“The woods decay, the woods decay, and fall,
“The vapours weep their burthen to the ground,
“Man comes and tills the field and lies beneath,
“And after many a summer dies the swan.”
So begins Tennyson's haunting poem “Tithonus,” a meditation on death as part of the natural order of things. Natural, that is, for everyone except Tithonus, to whom the gods granted immortality but not eternal youth. Thus he grows older and older, ever more feeble with each passing day, yet can never die.
Today, “Tithonus” seems an uncanny prevision of much contemporary medicine. Drugs and radiation, chemotherapy, ventilators, feeding tubes, medical drips and monitors – all these may be worth enduring when a reasonable hope exists for a return to the world outside the intensive care unit. But, suggests Katy Butler in “The Art of Dying Well,” for more dire cases, when there is no cure for the cancer or one is already old and frail, alternative courses of action may be preferable.

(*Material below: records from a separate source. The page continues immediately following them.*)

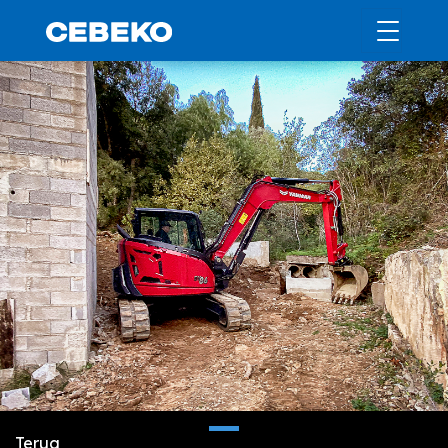
Terug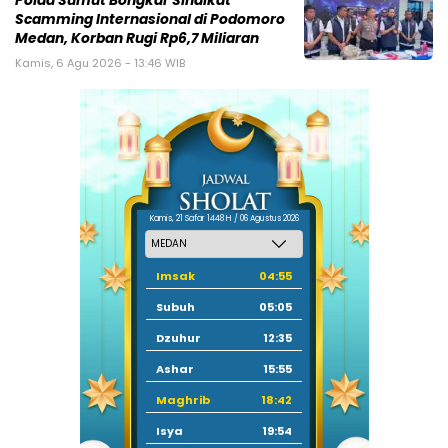
Polda Sumut Bongkar Sindikat
Scamming Internasional di Podomoro
Medan, Korban Rugi Rp6,7 Miliaran
Kamis, 6 Agu 2026 - 13:46 WIB
Kamis, 21 Safar 1448 H / 06 Agustus 2026
Imsak
04:55
Subuh
05:05
Dzuhur
12:35
Ashar
15:55
Maghrib
18:42
Isya
19:54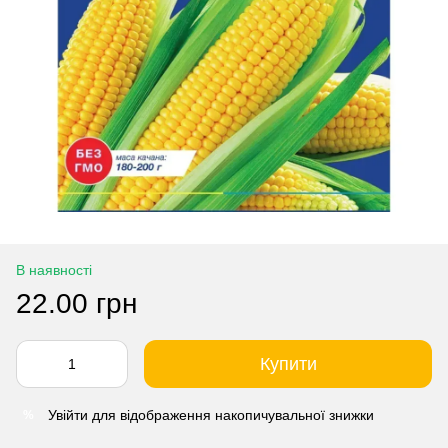
В наявності
22.00 грн
Купити
Увійти
для відображення накопичувальної знижки
%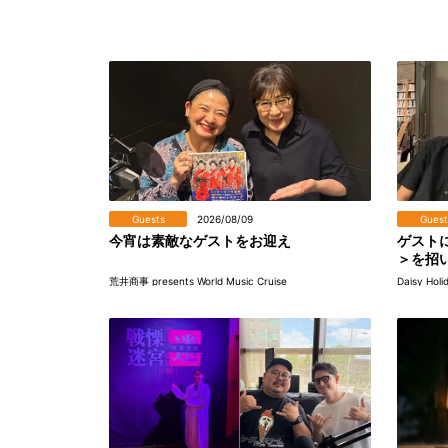
Guests
2026/08/09
Guest
今宵は素敵なゲストをお迎え
ゲストに
＞を招
荒井商事 presents World Music Cruise
Daisy Holi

Some noninvasive treatments and gentler medications may allow a life with dignity, even if a shorter one, and avert the suffering and purgatory of a living death.
Butler isn't a doctor, but she is a professional science writer and author of the widely admired “Knocking on Heaven's Door,” a critique of our broken medical system told through case histories and an account of her father's traumatic last years. Not surprisingly, then, this “practical guide to a good end of life” delivers on its subtitle, offering detailed advice on dealing with – in poet Philip Larkin's phrase – “age, and then the only end of age.” Butler's factual, no-nonsense tone is surprisingly comforting, as are her stories of how ordinary folks confronted difficult medical decisions. In short, if you're coming up on three score and 10 or have already passed that biblical term limit for earthly existence, you will want to read “The Art of Dying Well” and keep it handy, if only for its lists of what to do as one's physical condition changes.